1. Backtesting. Most backtested stock market systems don't work in the forward direction for very long. A good example is the Motley Fool's Foolish Four model, based on the Dow Dividend model. Backtested it looked great! But when a large number of people started to follow the model, it's performance approached mediocre. This makes sense. Wall Street is nothing but efficient. Any strategy that works will quickly be copied by tens of thousands of players, and this can quickly ruin a system. That's why hedge funds that use "black box" models don't publish the models.
And since Greenblatt tells the reader that the system only works over a three year period, it would be at least three years before one could tell the system wasn't working.
I would predict that the system will produce diminishing returns over the next ten years, proportionate to how many copies of the book that the author sells. Ironic that the richer that Greenblatt gets, the poorer his followers will get.
2. Trading costs: Greenblatt completely ignores trading costs and taxes in his analysis. If you follow his advice and buy 30 stocks, you would pay $779 in round-trip commissions at E-trade (or $600 if you had more than $50,000). That's about 1.5% a year in trading costs on $50,000 invested, or about 3% a year on $25,000. Or almost 8% on $10,000! That's a big expense drag, especially if the system doesn't outperform by as much as it claims to.
And taxes. If you do this strategy in a taxable account, you would incur another 15% to 25% hit in the form of capital gains taxes and state taxes, depending where you live. Thus the cost of the strategy could add up to as much as 33% a year in a state like New York or California. Again, very hard to make money this way, unless the strategy beats the market by 100% as it claims. (Of course, in a tax-deferred retirement account, this would not be a problem.)
The alternative, investing and holding a diversified by asset type group of index funds, would have a yearly cost of less than 0.3 % a year, and would generate little or no taxes until sold many years later.
3. Being hostage to his website, which is carefully labeled "free for now." Because his formulas don't translate well to free financial sites, the user of this system will have to depend on the generosity and fairness of the author. What if you start to use them system, and two years from now the site becomes an expensive pay site? That just adds another expense, and each expense becomes a drag on performance.
4. Dubious endorsements. So what if the publishers got rave reviews from famous investors?

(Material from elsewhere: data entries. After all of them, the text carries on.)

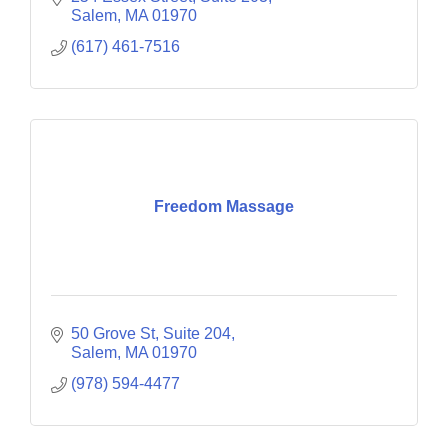
Salem
MA
01970
(617) 461-7516
Freedom Massage
50 Grove St
Suite 204
Salem
MA
01970
(978) 594-4477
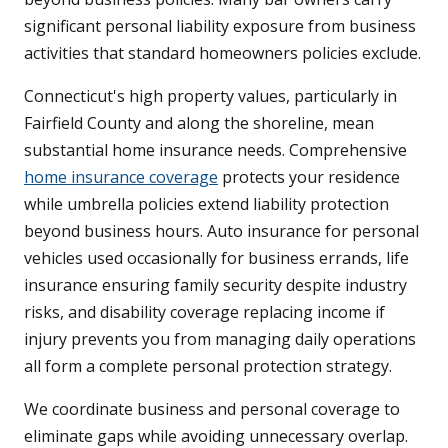
significant personal liability exposure from business
activities that standard homeowners policies exclude.
Connecticut's high property values, particularly in
Fairfield County and along the shoreline, mean
substantial home insurance needs. Comprehensive
home insurance coverage
protects your residence
while umbrella policies extend liability protection
beyond business hours. Auto insurance for personal
vehicles used occasionally for business errands, life
insurance ensuring family security despite industry
risks, and disability coverage replacing income if
injury prevents you from managing daily operations
all form a complete personal protection strategy.
We coordinate business and personal coverage to
eliminate gaps while avoiding unnecessary overlap.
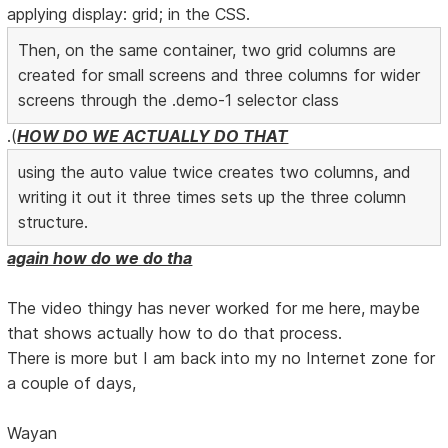
applying display: grid; in the CSS.
Then, on the same container, two grid columns are
created for small screens and three columns for wider
screens through the .demo-1 selector class
.(
HOW DO WE ACTUALLY DO THAT
using the auto value twice creates two columns, and
writing it out it three times sets up the three column
structure.
again how do we do tha
The video thingy has never worked for me here, maybe
that shows actually how to do that process.
There is more but I am back into my no Internet zone for
a couple of days,
Wayan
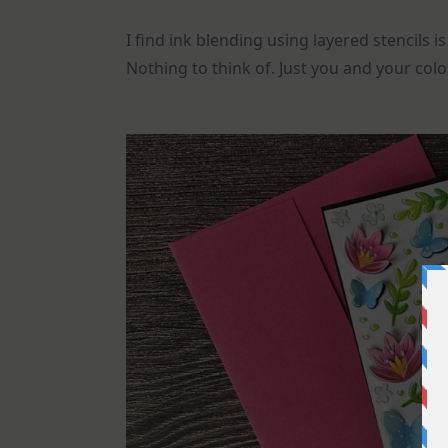
I find ink blending using layered stencils 
Nothing to think of. Just you and your color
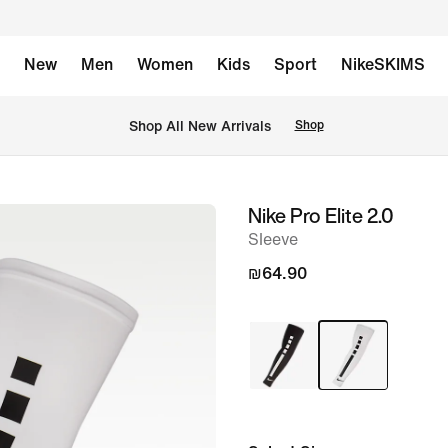
New
Men
Women
Kids
Sport
NikeSKIMS
 Shop All New Arrivals
Shop
Nike Pro Elite 2.0
image
Sleeve
1
of
₪64.90
1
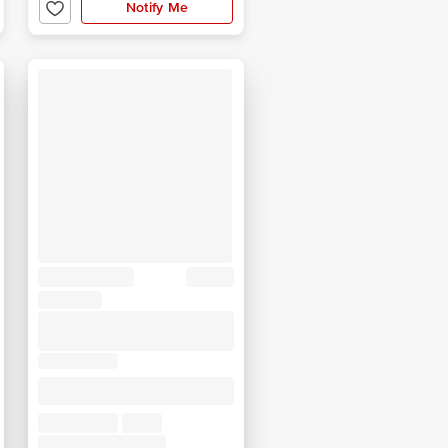
Notify Me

This doesn't mean that the book has any merit. I'd like to ask each of those investors if they plan on replacing their own investing style with the author's system.
5. No analysis of risk-adjusted returns. A basic principle of investing is that you get paid for risk taken. Thus small stocks, which are riskier, tend to return more over time. Riskless assets such as treasury bill will tend to yield low returns.
I'd like to see risk-adjusted performance data. For instance, what is the Sharpe ratio of the stocks picked by his system? What are the standard deviations? What are the beta's? If the system really is good, then it should look good on a risk-adjusted basis. The interested reader might want to take a look at William Bernstein's excellent The Four Pillars of Investing : Lessons for Building a Winning Portfolio if they want a thorough understanding of risk and return.
I'd also like to see a better attitude from Mr. Greenblatt on his website. Amazon reviewers are a serious, thoughtful group for the most part, and perhaps responding to some of the issues raised in an open way would help readers and potential readers of his book to understand it better.
I guess I'd like to conclude by reminding everyone of the standard investment disclaimer..."Past performance does not guarantee future performance in any way."